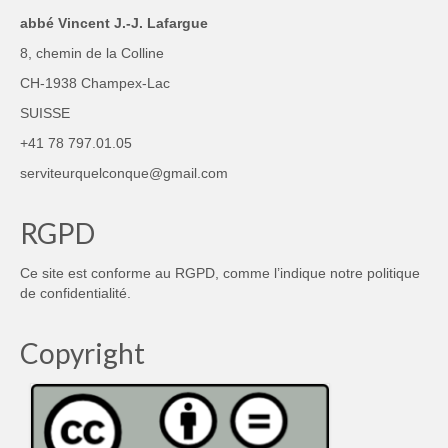
abbé Vincent J.-J. Lafargue
8, chemin de la Colline
CH-1938 Champex-Lac
SUISSE
+41 78 797.01.05
serviteurquelconque@gmail.com
RGPD
Ce site est conforme au RGPD, comme l’indique notre
politique
de confidentialité
.
Copyright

Prompt. Could you state how many lines of the data include the word "RGPD"? Only the number is needed.

Task response. 2